Я нащупал в кармане колесо и вытащил его на свежий воздух: оно оказалось вчерашним бубликом из буфета. С трудом его разломав, я принялся выводить Жужино имя на ножке хлипкого деревянного стула.
— Ты не понял меня, впрочем, как всегда. Я не настолько наивна, чтобы толкать пылкие и пафосные речи о губительных свойствах денег. Есть такое понятие — сродная деятельность…
— О! Куда нас занесло!
— Да. Так вот, я уверена, больше, чем в чем бы то ни было, что человек может быть
счастливым только тогда, когда занят именно этой — такой смешной для тебя — сродной деятельностью. И еще я уверена, что деньги никогда и никого счастливым не делали.— Григорий Саввич, безусловно, был очень мудрый дядька и вообще умница, но его взгляды несколько устарели. Они еще годились, с большой, следует признать, натяжкой, для полынных степей восемнадцатого века, но к нашему с тобой двадцать первому эти убеждения не применимы ни в каком, даже самом лапидарно-адаптированном виде.
— Эти полынные истины ни в какой адаптации не нуждаются. Они все как на ладони и действуют в гламурных джунглях двадцать первого века с не меньшей бодростью, чем действовали в полынных степях восемнадцатого. Я достаточно хорошо себе это уяснила за долгие месяцы медленного умирания и больше в эту ловушку не попадусь.
— Не сгущайте краски, Григорий Саввич.
— Я не сгущаю. Тот, кто не испытал на собственной шкуре все прелести неправильного выбора, никогда меня не поймет. Ты ведь всю жизнь делал, что хотел, правда?
— Ну, с некоторыми оговорками…
— А я два года делала то, что мне самой природой противопоказано. Этакое, знаешь, медленное щадящее самоубийство. Словно земля под тобой обвалилась, а ты, ухватившись за скользкую траву, висишь над пропастью, с каждой минутой все увереннее и безнадежнее обвисая. Что-то вроде затянувшегося сердечного приступа. Или его преддверия.
— О чем же ты думала? Ты ведь проучилась пять лет…
— А я не думала, никогда не думала. Я плыла по течению. Кстати, не я одна. К тому же, учиться мне нравилось, даже очень.
— Допустим, но почему же ты не бросила все к чертям собачьим, когда поняла, что ошиблась?
— Я бросила. Бросаю каждые два-три месяца.
— Вид у тебя при этом не очень счастливый.
— Да. Я только недавно поняла собственную глупость. Меняя шило на мыло, многого не добьешься.
— То есть?
— То есть — это было ложное движение: я бежала, чтобы остаться на том же месте. А нужно бежать вдвое быстрее. Я не должна работать программером. Не должна вообще соприкасаться с айтишной сферой, потому что это губительно: во-первых, для меня, во-вторых, для ай-ти, в-третьих — для мира во всем мире.
— Всем бы такое чувство ответственности перед миром.
— Меня не волнуют все. Мировую революцию в сознаниях человеков разумных я тоже совершать не намерена. Я эгоистка, лишенная какого бы то ни было честолюбия. Вам нравятся деньги и работа ради денег? Пожалуйста. А мне нет. На том и разбежимся.
— Думаешь, это так просто, вырвать сердце из клейкой стихийности мира? Клейкая стихийность хороша в песнях и байках, когда солнце повисло над пасекой и райские яблочки наливаются над головой. Посмотрю я, что ты скажешь об этой стихийности зимой, может, она тебе не покажется такой уж клейкой. И вообще, думаешь, человеки разумные вот так запросто тебя и отпустят?

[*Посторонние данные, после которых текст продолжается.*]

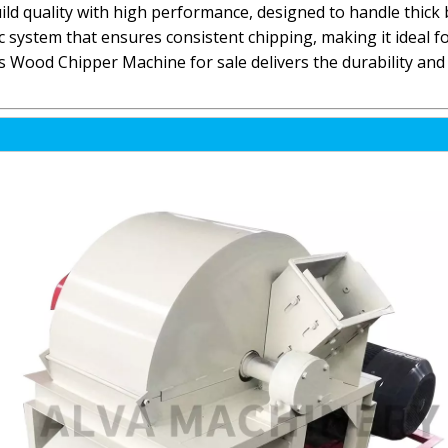
 quality with high performance, designed to handle thick 
sc system that ensures consistent chipping, making it ideal 
is Wood Chipper Machine for sale delivers the durability and 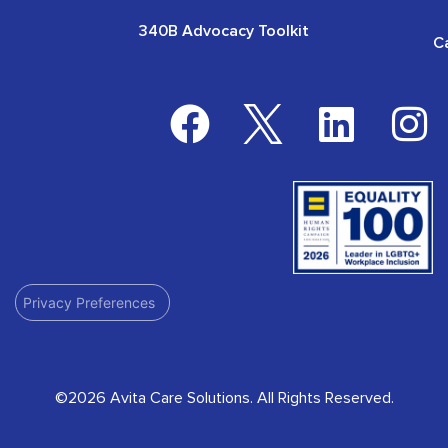
340B Advocacy Toolkit
C
Privacy Preferences
©2026 Avita Care Solutions. All Rights Reserved.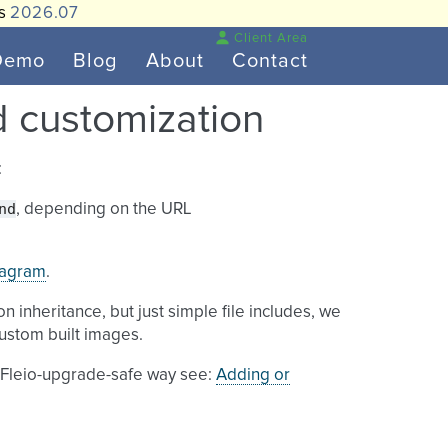
is
2026.07
Client Area
Demo
Blog
About
Contact
d customization
:
nd
, depending on the URL
iagram
.
on inheritance, but just simple file includes, we
ustom built images.
a Fleio-upgrade-safe way see:
Adding or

— Уверена в этом. Для каждого на этой пасеке есть свой план «Б».
— Плана «Б» никогда не существовало. Как и пасеки, — хмыкнул я, надавливая на бублик. — Все, о чем ты говоришь, — сказка, красивая и поучительная сказка. Человечество преспокойно обходится без плана «Б»: работает пять, а кто и семь дней в неделю, исправно ходит на митинг в пятнадцать ноль-ноль и на английский — в семнадцать двадцать пять, хлещет кофе, расшаркивается перед начальством, строчит бесконечные письма клиентам…

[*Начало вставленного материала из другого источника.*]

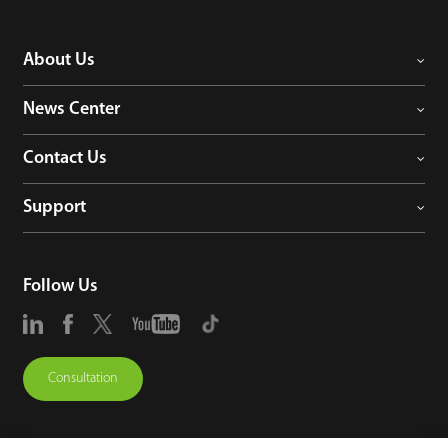
About Us
News Center
Contact Us
Support
Follow Us
Consultation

— Ага, а у клиентов тоже клиенты, и письма, и митинги в пятнадцать ноль-ноль. Нам некогда, мы трудимся, мы пыхтим, мы из одежды выпадаем — все ради великой цели, на благо человечества. Прелестно! Только в итоге это самое благо проходит незамеченным, потому что всем нам некогда, все мы трудимся и пыхтим, и так без конца.
— Се ля ви.
— Се ля чудовищный механизм. Не механизм даже, а что-то живое, хитрое и извращенное. Как ловко оно на тебя давит, как нащупывает твои страхи, как играет на тщеславии, алчности, трусости, как, подняв всю эту гниль со дна, пестует ее и поощряет! Почти как телевидение — тот же оболванивающий эффект.